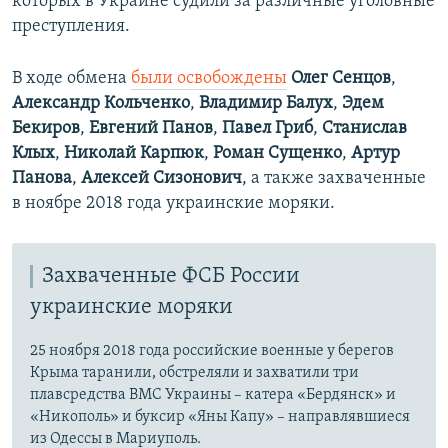
которых в Украине судили за различные уголовные
преступления.
В ходе обмена
были освобождены
Олег Сенцов
,
Александр Кольченко
,
Владимир Балух
,
Эдем
Бекиров
,
Евгений Панов
,
Павел Гриб
,
Станислав
Клых
,
Николай Карпюк
,
Роман Сущенко
,
Артур
Панова
,
Алексей Сизонович
, а также захваченные
в ноябре 2018 года украинские моряки.
Захваченные ФСБ России
украинские моряки
25 ноября 2018 года российские военные у берегов
Крыма таранили, обстреляли и захватили три
плавсредства ВМС Украины – катера «Бердянск» и
«Никополь» и буксир «Яны Капу» – направлявшиеся
из Одессы в Мариуполь.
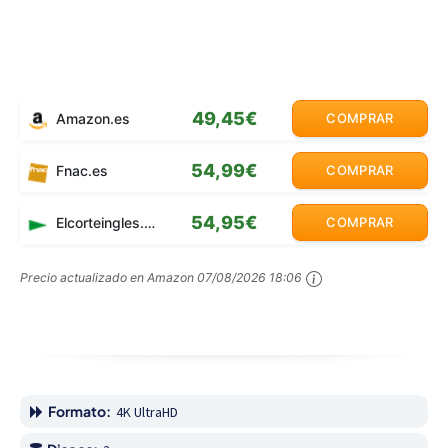
49,45€
Amazon.es
COMPRAR
54,99€
Fnac.es
COMPRAR
54,95€
Elcorteingles.es
COMPRAR
Precio actualizado en Amazon
07/08/2026 18:06
Formato:
4K UltraHD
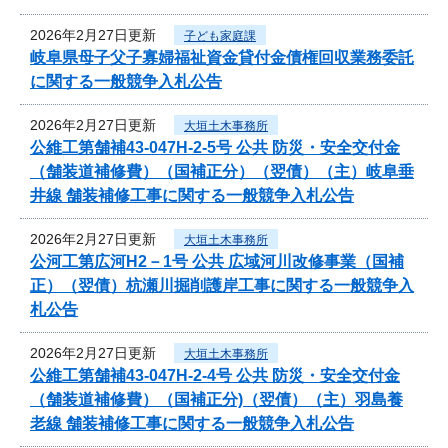
2026年2月27日更新
子ども家庭課
岐阜県母子父子寡婦福祉資金貸付金債権回収業務委託
に関する一般競争入札公告
2026年2月27日更新
大垣土木事務所
公維工第舗補43-047H-2-5号 公共 防災・安全交付金
（舗装道補修費）（国補正分）（翌債）（主）岐阜垂
井線 舗装補修工事に関する一般競争入札公告
2026年2月27日更新
大垣土木事務所
公河工第広河H2－1号 公共 広域河川改修事業（国補
正）（翌債）杭瀬川掘削護岸工事に関する一般競争入
札公告
2026年2月27日更新
大垣土木事務所
公維工第舗補43-047H-2-4号 公共 防災・安全交付金
（舗装道補修費）（国補正分)（翌債）（主）羽島養
老線 舗装補修工事に関する一般競争入札公告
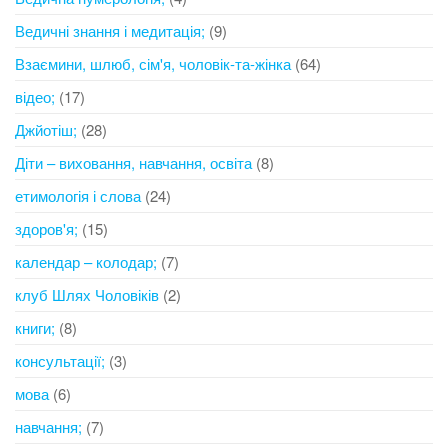
Ведичні знання і медитація;
(9)
Взаємини, шлюб, сім'я, чоловік-та-жінка
(64)
відео;
(17)
Джйотіш;
(28)
Діти – виховання, навчання, освіта
(8)
етимологія і слова
(24)
здоров'я;
(15)
календар – колодар;
(7)
клуб Шлях Чоловіків
(2)
книги;
(8)
консультації;
(3)
мова
(6)
навчання;
(7)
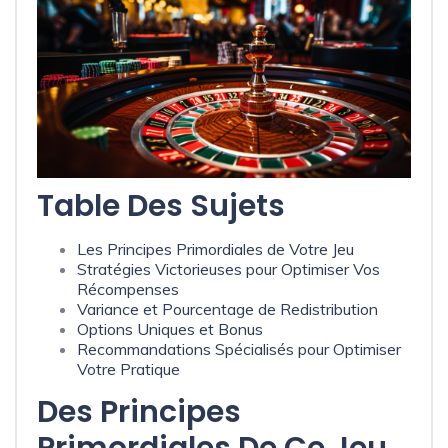
Table Des Sujets
Les Principes Primordiales de Votre Jeu
Stratégies Victorieuses pour Optimiser Vos
Récompenses
Variance et Pourcentage de Redistribution
Options Uniques et Bonus
Recommandations Spécialisés pour Optimiser
Votre Pratique
Des Principes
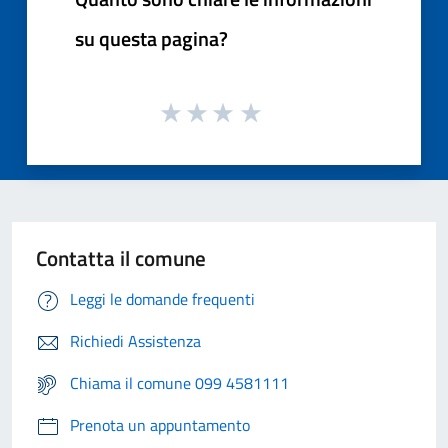
su questa pagina?
Contatta il comune
Leggi le domande frequenti
Richiedi Assistenza
Chiama il comune 099 4581111
Prenota un appuntamento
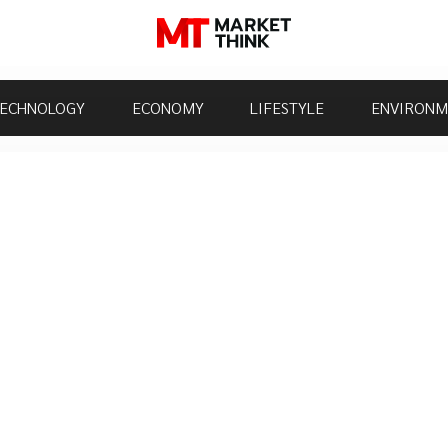
ECHNOLOGY
ECONOMY
LIFESTYLE
ENVIRONM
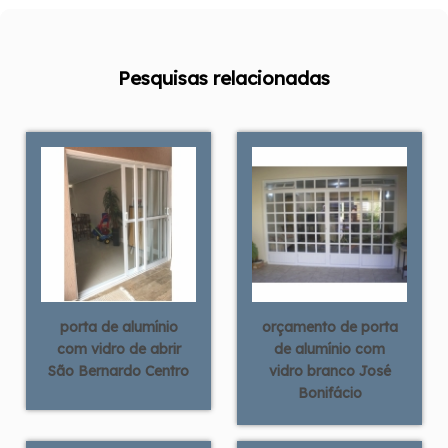
Pesquisas relacionadas
porta de alumínio
orçamento de porta
com vidro de abrir
de alumínio com
São Bernardo Centro
vidro branco José
Bonifácio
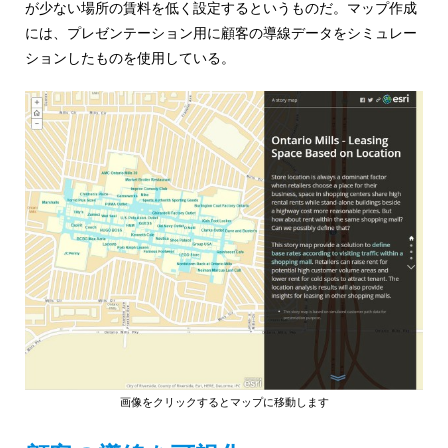
め
が少ない場所の賃料を低く設定するというものだ。マップ作成
ご
には、プレゼンテーション用に顧客の導線データをシミュレー
紹
の
ションしたものを使用している。
介
GIS・
地
図
シ
ス
テ
ム
|
ESRI
画像をクリックするとマップに移動します
ジ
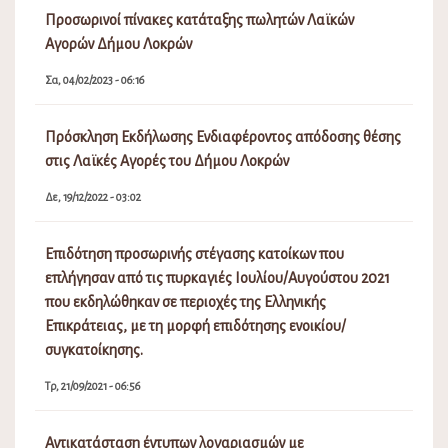
Προσωρινοί πίνακες κατάταξης πωλητών Λαϊκών
Αγορών Δήμου Λοκρών
Σα, 04/02/2023 - 06:16
Πρόσκληση Εκδήλωσης Ενδιαφέροντος απόδοσης θέσης
στις Λαϊκές Αγορές του Δήμου Λοκρών
Δε, 19/12/2022 - 03:02
Επιδότηση προσωρινής στέγασης κατοίκων που
επλήγησαν από τις πυρκαγιές Ιουλίου/Αυγούστου 2021
που εκδηλώθηκαν σε περιοχές της Ελληνικής
Επικράτειας, με τη μορφή επιδότησης ενοικίου/
συγκατοίκησης.
Τρ, 21/09/2021 - 06:56
Αντικατάσταση έντυπων λογαριασμών με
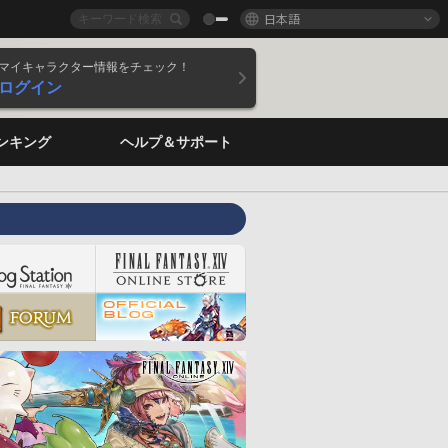
日本語
マイキャラクター情報をチェック！
ログイン
ンキング
ヘルプ＆サポート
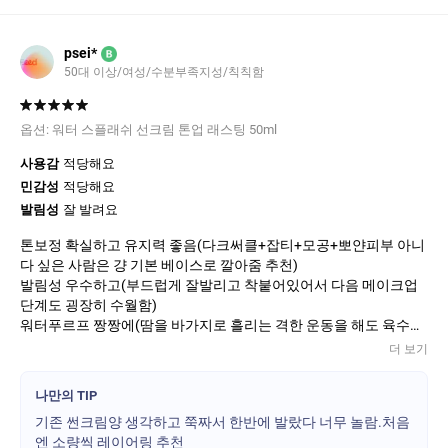
psei*
B
50대 이상/여성/수분부족지성/칙칙함
옵션:
워터 스플래쉬 선크림 톤업 래스팅 50ml
사용감
적당해요
민감성
적당해요
발림성
잘 발려요
톤보정 확실하고 유지력 좋음(다크써클+잡티+모공+뽀얀피부 아니
다 싶은 사람은 걍 기본 베이스로 깔아줌 추천)
발림성 우수하고(부드럽게 잘발리고 착붙어있어서 다음 메이크업
단계도 굉장히 수월함)
워터푸르프 짱짱에(땀을 바가지로 흘리는 격한 운동을 해도 육수같
이 표나게 밉게 흐르지 않을 정도라 어지간한 땀정도는 티도 안남)
더 보기
광은 광인데 물광 이런거나 윤기 이러거 아니고 오로라같은 빛의각
도따라 달라지는 그런 광이남프라이머와 거의 동급의 피부요철 커
나만의 TIP
버까지(이건 메이크업까지 해봐야 앎.손등 사진은 반은 바르고 반은
기존 썬크림양 생각하고 쭉짜서 한반에 발랐다 너무 놀람.처음
안바름)다재다능의 무적템
엔 소량씩 레이어링 추천
단!!양조절이 진짜 관건!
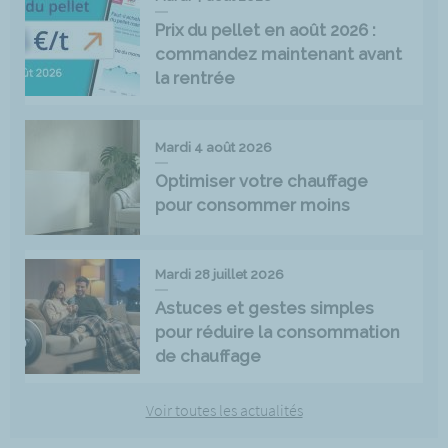
Prix du pellet en août 2026 :
commandez maintenant avant
la rentrée
Mardi 4 août 2026
Optimiser votre chauffage
pour consommer moins
Mardi 28 juillet 2026
Astuces et gestes simples
pour réduire la consommation
de chauffage
Voir toutes les actualités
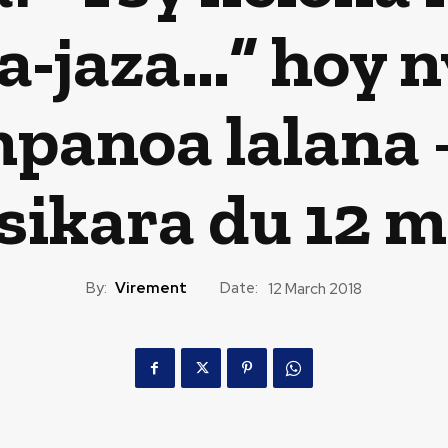
a-jaza…” hoy n
anoa lalana 
ikara du 12 m
By:
Virement
Date:
12 March 2018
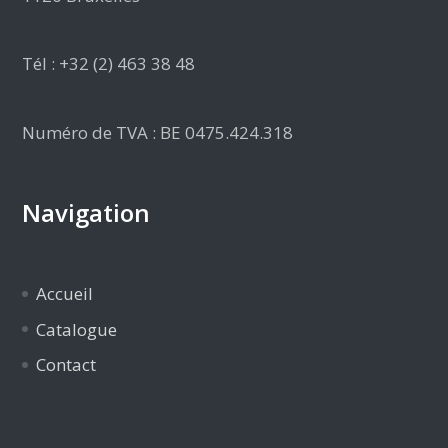
Tél : +32 (2) 463 38 48
Numéro de TVA : BE 0475.424.318
Navigation
Accueil
Catalogue
Contact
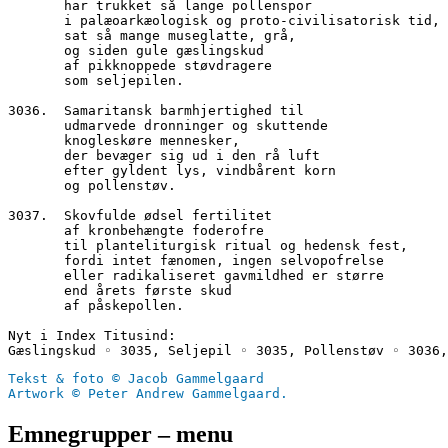
       har trukket så lange pollenspor
       i palæoarkæologisk og proto-civilisatorisk tid,
       sat så mange museglatte, grå,
       og siden gule gæslingskud 
       af pikknoppede støvdragere
       som seljepilen.
3036.  Samaritansk barmhjertighed til 
       udmarvede dronninger og skuttende
       knogleskøre mennesker,
       der bevæger sig ud i den rå luft
       efter gyldent lys, vindbårent korn
       og pollenstøv.
3037.  Skovfulde ødsel fertilitet 
       af kronbehængte foderofre
       til planteliturgisk ritual og hedensk fest, 
       fordi intet fænomen, ingen selvopofrelse
       eller radikaliseret gavmildhed er større
       end årets første skud
       af påskepollen.
Nyt i Index Titusind:
Gæslingskud ◦ 3035, Seljepil ◦ 3035, Pollenstøv ◦ 3036,
Tekst & foto © Jacob Gammelgaard
Artwork © Peter Andrew Gammelgaard.
Emnegrupper – menu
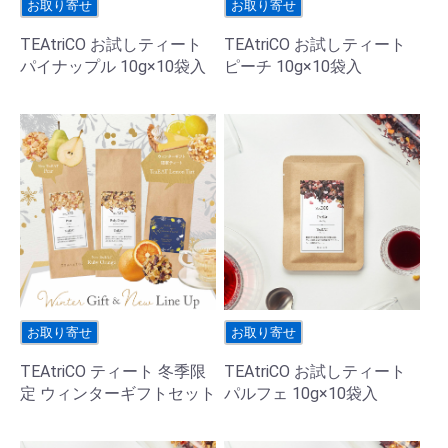
お取り寄せ
お取り寄せ
TEAtriCO お試しティート
TEAtriCO お試しティート
パイナップル 10g×10袋入
ピーチ 10g×10袋入
お取り寄せ
お取り寄せ
TEAtriCO ティート 冬季限
TEAtriCO お試しティート
定 ウィンターギフトセット
パルフェ 10g×10袋入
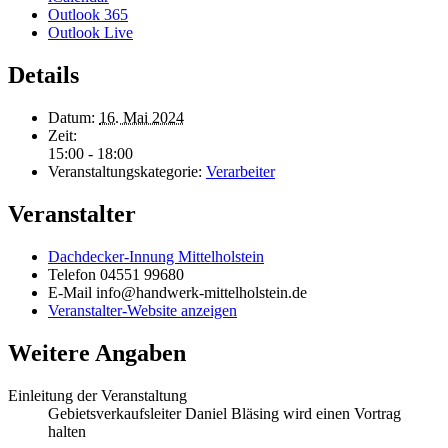
Outlook 365
Outlook Live
Details
Datum:
16. Mai 2024
Zeit:
15:00 - 18:00
Veranstaltungskategorie:
Verarbeiter
Veranstalter
Dachdecker-Innung Mittelholstein
Telefon
04551 99680
E-Mail
info@handwerk-mittelholstein.de
Veranstalter-Website anzeigen
Weitere Angaben
Einleitung der Veranstaltung
Gebietsverkaufsleiter Daniel Bläsing wird einen Vortrag
halten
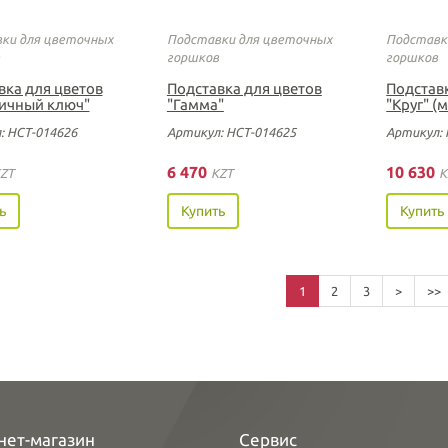
ки для цветочных
Подставки для цветочных
Подставк
горшков
горшков
вка для цветов
Подставка для цветов
Подстав
ичный ключ"
"Гамма"
"Круг" (
: НСТ-014626
Артикул: НСТ-014625
Артикул: 
6 470
10 630
ZT
KZT
K
ь
Купить
Купить
1
2
3
>
>>
нет-магазин
Сервис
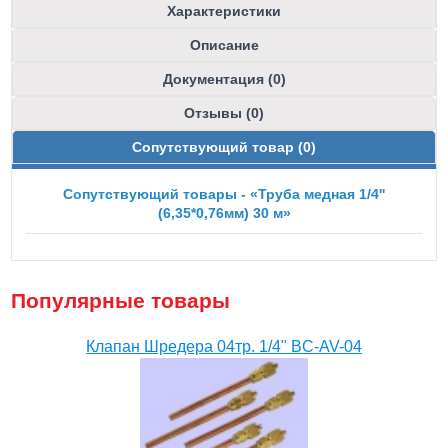
Характеристики
Описание
Документация (0)
Отзывы (0)
Сопутствующий товар (0)
Сопутствующий товары - «Труба медная 1/4''
(6,35*0,76мм) 30 м»
Популярные товары
Клапан Шредера 04тр. 1/4" BC-AV-04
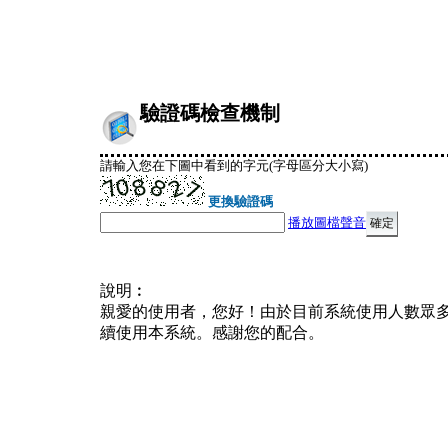
驗證碼檢查機制
請輸入您在下圖中看到的字元(字母區分大小寫)
更換驗證碼
播放圖檔聲音
說明︰
親愛的使用者，您好！由於目前系統使用人數眾
續使用本系統。感謝您的配合。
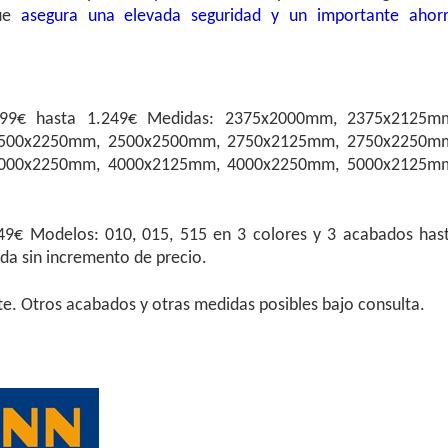
que
asegura una elevada seguridad y un importante ahor
899€ hasta 1.249€ Medidas: 2375x2000mm, 2375x2125m
500x2250mm, 2500x2500mm, 2750x2125mm, 2750x2250m
000x2250mm, 4000x2125mm, 4000x2250mm, 5000x2125m
49€ Modelos: 010, 015, 515 en 3 colores y 3 acabados has
a sin incremento de precio.
. Otros acabados y otras medidas posibles bajo consulta.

▬▬▬▬▬▬▬▬▬▬

PROBLEM DESCRIPTION: Give only the number of lines in the entries above that hold the string "comune".

TASK RESPONSE: 2